**YOUR TASK:** Wherever "улица" turns up in the entries, copy out the line that holds it.
━━━ DATA FOR REVIEW
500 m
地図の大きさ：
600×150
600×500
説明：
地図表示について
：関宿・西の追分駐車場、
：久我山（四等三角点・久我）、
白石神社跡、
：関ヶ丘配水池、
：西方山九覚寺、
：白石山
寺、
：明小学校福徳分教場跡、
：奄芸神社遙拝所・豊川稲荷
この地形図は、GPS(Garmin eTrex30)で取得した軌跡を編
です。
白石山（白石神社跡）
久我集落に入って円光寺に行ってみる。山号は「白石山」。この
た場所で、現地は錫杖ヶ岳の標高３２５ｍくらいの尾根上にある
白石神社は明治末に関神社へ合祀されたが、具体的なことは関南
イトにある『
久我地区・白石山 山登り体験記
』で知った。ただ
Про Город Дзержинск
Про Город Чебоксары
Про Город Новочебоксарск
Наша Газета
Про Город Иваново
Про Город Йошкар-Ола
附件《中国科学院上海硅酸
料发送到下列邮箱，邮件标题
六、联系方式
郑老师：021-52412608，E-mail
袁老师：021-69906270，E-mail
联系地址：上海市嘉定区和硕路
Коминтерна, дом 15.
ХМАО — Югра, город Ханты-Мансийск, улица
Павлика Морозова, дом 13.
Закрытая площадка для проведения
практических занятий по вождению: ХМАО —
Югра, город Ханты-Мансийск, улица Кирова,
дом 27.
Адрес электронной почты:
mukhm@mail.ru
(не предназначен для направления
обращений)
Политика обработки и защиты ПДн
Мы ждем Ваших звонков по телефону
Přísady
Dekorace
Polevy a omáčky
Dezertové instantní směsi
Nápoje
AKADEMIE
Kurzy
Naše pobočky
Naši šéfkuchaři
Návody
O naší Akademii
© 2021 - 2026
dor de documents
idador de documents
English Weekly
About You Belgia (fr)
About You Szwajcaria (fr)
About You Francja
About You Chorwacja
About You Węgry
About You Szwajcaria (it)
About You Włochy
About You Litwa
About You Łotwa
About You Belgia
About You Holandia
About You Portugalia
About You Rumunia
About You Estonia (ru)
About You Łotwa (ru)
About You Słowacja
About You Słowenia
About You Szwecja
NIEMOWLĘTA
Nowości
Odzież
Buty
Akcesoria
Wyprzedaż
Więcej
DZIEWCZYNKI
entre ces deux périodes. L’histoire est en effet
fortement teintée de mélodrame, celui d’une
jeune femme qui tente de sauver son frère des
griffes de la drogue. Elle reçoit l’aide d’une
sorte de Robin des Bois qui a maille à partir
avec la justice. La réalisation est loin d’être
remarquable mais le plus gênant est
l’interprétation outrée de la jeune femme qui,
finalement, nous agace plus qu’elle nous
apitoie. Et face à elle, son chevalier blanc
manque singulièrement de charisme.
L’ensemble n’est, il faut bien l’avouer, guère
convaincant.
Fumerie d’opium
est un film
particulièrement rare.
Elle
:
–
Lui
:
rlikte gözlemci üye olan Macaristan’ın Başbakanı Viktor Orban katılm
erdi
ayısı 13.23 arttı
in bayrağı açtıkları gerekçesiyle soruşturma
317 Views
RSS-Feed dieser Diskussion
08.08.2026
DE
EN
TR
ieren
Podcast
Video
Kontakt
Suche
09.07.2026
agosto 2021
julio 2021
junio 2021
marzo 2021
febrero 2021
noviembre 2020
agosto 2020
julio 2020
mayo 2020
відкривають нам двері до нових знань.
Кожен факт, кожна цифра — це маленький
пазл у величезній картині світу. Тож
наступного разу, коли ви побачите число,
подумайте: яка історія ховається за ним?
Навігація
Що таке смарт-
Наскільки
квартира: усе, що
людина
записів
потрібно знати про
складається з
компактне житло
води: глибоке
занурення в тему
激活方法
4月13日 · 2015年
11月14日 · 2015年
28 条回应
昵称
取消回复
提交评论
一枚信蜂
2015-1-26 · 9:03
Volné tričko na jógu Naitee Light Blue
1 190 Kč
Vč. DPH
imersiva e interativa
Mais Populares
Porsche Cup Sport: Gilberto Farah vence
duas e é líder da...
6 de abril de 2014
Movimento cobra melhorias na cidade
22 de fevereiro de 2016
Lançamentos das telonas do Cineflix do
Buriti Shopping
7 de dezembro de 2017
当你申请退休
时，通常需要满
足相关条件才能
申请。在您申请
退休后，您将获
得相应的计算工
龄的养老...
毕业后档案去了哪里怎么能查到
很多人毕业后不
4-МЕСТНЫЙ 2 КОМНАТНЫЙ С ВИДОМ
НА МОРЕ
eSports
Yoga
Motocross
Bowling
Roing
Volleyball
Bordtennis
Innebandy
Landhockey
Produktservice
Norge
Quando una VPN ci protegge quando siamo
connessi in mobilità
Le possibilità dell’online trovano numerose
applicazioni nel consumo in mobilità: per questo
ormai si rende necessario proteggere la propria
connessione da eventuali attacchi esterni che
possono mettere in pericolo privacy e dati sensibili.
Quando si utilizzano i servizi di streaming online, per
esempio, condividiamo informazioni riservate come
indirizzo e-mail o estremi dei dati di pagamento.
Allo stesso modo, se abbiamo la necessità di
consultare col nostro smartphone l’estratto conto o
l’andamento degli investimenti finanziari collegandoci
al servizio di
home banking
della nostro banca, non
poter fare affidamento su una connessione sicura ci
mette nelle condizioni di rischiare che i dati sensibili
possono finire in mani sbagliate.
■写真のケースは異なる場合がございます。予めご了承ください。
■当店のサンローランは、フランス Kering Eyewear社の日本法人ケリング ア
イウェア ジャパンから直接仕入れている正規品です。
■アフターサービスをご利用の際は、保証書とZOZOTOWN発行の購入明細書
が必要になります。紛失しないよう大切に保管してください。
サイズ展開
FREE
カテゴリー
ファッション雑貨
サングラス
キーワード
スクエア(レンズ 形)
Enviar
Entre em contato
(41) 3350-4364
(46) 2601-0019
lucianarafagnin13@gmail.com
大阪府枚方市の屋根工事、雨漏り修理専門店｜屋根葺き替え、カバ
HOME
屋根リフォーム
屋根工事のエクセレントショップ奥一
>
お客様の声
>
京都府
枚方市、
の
━━━━━━
**RESULT:**
ХМАО — Югра, город Ханты-Мансийск, улица
Югра, город Ханты-Мансийск, улица Кирова,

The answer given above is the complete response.